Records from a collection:
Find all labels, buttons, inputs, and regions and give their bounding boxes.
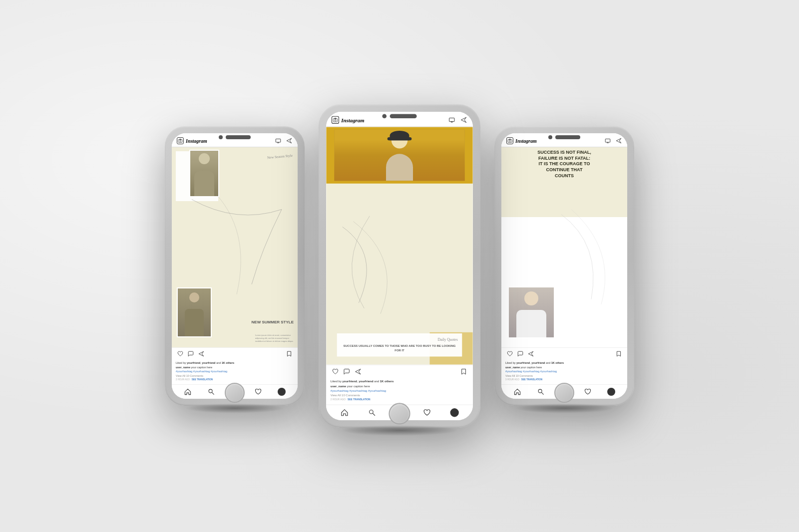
- heart-nav-2[interactable]: [423, 408, 431, 417]
- svg-line-18: [373, 413, 375, 416]
- svg-rect-25: [605, 139, 610, 142]
- ig-actions-1: [172, 347, 298, 359]
- liked-by-2: Liked by yourfriend, yourfriend and 1K o…: [331, 379, 468, 384]
- tv-icon-2[interactable]: [448, 116, 455, 124]
- post2-quote-text: SUCCESS USUALLY COMES TO THOSE WHO ARE T…: [341, 343, 457, 352]
- svg-line-29: [541, 392, 543, 394]
- svg-point-1: [180, 140, 181, 142]
- ig-wordmark-1: Instagram: [186, 138, 207, 144]
- front-camera-1: [219, 135, 223, 139]
- post1-description: Lorem ipsum dolor sit amet, consectetur …: [255, 334, 295, 342]
- camera-icon-3: [506, 137, 513, 144]
- hashtags-3: #yourhashtag #yourhashtag #yourhashtag: [505, 369, 623, 373]
- person-image-1b: [178, 288, 211, 336]
- post2-person: [334, 130, 464, 181]
- ig-header-icons-2: [448, 116, 467, 124]
- post-image-1: New Season Style NEW SUMMER STYLE Lorem …: [172, 147, 298, 347]
- view-comments-3[interactable]: View All 10 Comments: [505, 374, 623, 378]
- like-button-1[interactable]: [177, 350, 184, 357]
- post2-hat-brim: [388, 137, 412, 140]
- liked-by-3: Liked by yourfriend, yourfriend and 1K o…: [505, 361, 623, 365]
- profile-nav-2[interactable]: [450, 408, 459, 417]
- search-nav-1[interactable]: [207, 388, 215, 396]
- home-nav-1[interactable]: [184, 388, 192, 396]
- quote-line5-counts: COUNTS: [504, 173, 625, 179]
- send-icon-2[interactable]: [460, 116, 467, 124]
- tv-icon-3[interactable]: [604, 137, 611, 144]
- instagram-screen-2: Instagram: [326, 112, 473, 420]
- user-caption-1: user_name your caption here: [176, 365, 294, 369]
- ig-wordmark-3: Instagram: [515, 138, 537, 144]
- home-nav-3[interactable]: [513, 388, 521, 396]
- send-icon-1[interactable]: [286, 137, 293, 144]
- liked-by-1: Liked by yourfriend, yourfriend and 1K o…: [176, 361, 294, 365]
- share-button-2[interactable]: [354, 368, 362, 375]
- phone-top-elements-1: [219, 135, 251, 139]
- bookmark-button-2[interactable]: [460, 368, 467, 375]
- username-2: user_name: [331, 384, 346, 387]
- comment-button-3[interactable]: [517, 350, 524, 357]
- ig-logo-3: Instagram: [506, 137, 537, 144]
- home-button-1[interactable]: [225, 383, 245, 403]
- post3-background: SUCCESS IS NOT FINAL, FAILURE IS NOT FAT…: [501, 147, 627, 347]
- phone-body-3: Instagram: [494, 126, 634, 406]
- front-camera-2: [382, 114, 387, 118]
- phone-shadow-3: [514, 403, 614, 413]
- post-image-2: Daily Quotes SUCCESS USUALLY COMES TO TH…: [326, 127, 473, 365]
- profile-nav-1[interactable]: [278, 388, 286, 396]
- caption-text-3: your caption here: [521, 366, 542, 369]
- heart-nav-3[interactable]: [584, 388, 592, 396]
- home-button-2[interactable]: [389, 403, 410, 424]
- search-nav-2[interactable]: [368, 408, 376, 417]
- svg-rect-0: [178, 140, 182, 143]
- svg-rect-11: [333, 119, 338, 122]
- ig-header-icons-3: [604, 137, 622, 144]
- phone-mockup-2: Instagram: [319, 104, 480, 428]
- caption-text-2: your caption here: [347, 384, 370, 387]
- person-image-1a: [190, 151, 218, 196]
- view-comments-2[interactable]: View All 10 Comments: [331, 393, 468, 398]
- comment-button-2[interactable]: [343, 368, 351, 375]
- share-button-3[interactable]: [527, 350, 534, 357]
- svg-line-7: [212, 392, 214, 394]
- ig-logo-1: Instagram: [177, 137, 207, 144]
- post2-daily-label: Daily Quotes: [341, 337, 457, 342]
- like-button-3[interactable]: [506, 350, 513, 357]
- share-button-1[interactable]: [198, 350, 205, 357]
- svg-rect-14: [449, 118, 454, 121]
- bookmark-button-1[interactable]: [286, 350, 293, 357]
- ig-caption-3: Liked by yourfriend, yourfriend and 1K o…: [501, 359, 627, 384]
- like-button-2[interactable]: [332, 368, 339, 375]
- hashtags-2: #yourhashtag #yourhashtag #yourhashtag: [331, 388, 468, 393]
- ig-actions-left-3: [506, 350, 534, 357]
- ig-logo-2: Instagram: [332, 116, 365, 124]
- view-comments-1[interactable]: View All 10 Comments: [176, 374, 294, 378]
- tv-icon-1[interactable]: [275, 137, 282, 144]
- ig-header-icons-1: [275, 137, 293, 144]
- phone-shadow-2: [340, 425, 459, 436]
- ig-wordmark-2: Instagram: [341, 117, 364, 123]
- ig-caption-2: Liked by yourfriend, yourfriend and 1K o…: [326, 378, 473, 405]
- phone-screen-3: Instagram: [501, 133, 627, 399]
- svg-point-23: [509, 140, 511, 142]
- caption-text-1: your caption here: [191, 366, 213, 369]
- post-time-3: 3 HOUR AGO · SEE TRANSLATION: [505, 378, 623, 382]
- instagram-screen-3: Instagram: [501, 133, 627, 399]
- phone-shadow-1: [185, 403, 285, 413]
- comment-button-1[interactable]: [187, 350, 194, 357]
- camera-icon-2: [332, 116, 339, 124]
- heart-nav-1[interactable]: [254, 388, 262, 396]
- phone-top-elements-2: [382, 114, 416, 118]
- send-icon-3[interactable]: [615, 137, 622, 144]
- bookmark-button-3[interactable]: [615, 350, 622, 357]
- search-nav-3[interactable]: [537, 388, 545, 396]
- ig-actions-left-2: [332, 368, 362, 375]
- svg-point-12: [335, 119, 336, 121]
- home-button-3[interactable]: [554, 383, 574, 403]
- phone-screen-1: Instagram: [172, 133, 298, 399]
- profile-nav-3[interactable]: [607, 388, 615, 396]
- svg-rect-3: [276, 139, 281, 142]
- post2-photo: [334, 130, 464, 181]
- home-nav-2[interactable]: [340, 408, 349, 417]
- post2-quote-box: Daily Quotes SUCCESS USUALLY COMES TO TH…: [337, 333, 462, 357]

What to work on:
Return every line in the records that includes the string "front".

Your response:
- front-camera-1: [219, 135, 223, 139]
- front-camera-2: [382, 114, 387, 118]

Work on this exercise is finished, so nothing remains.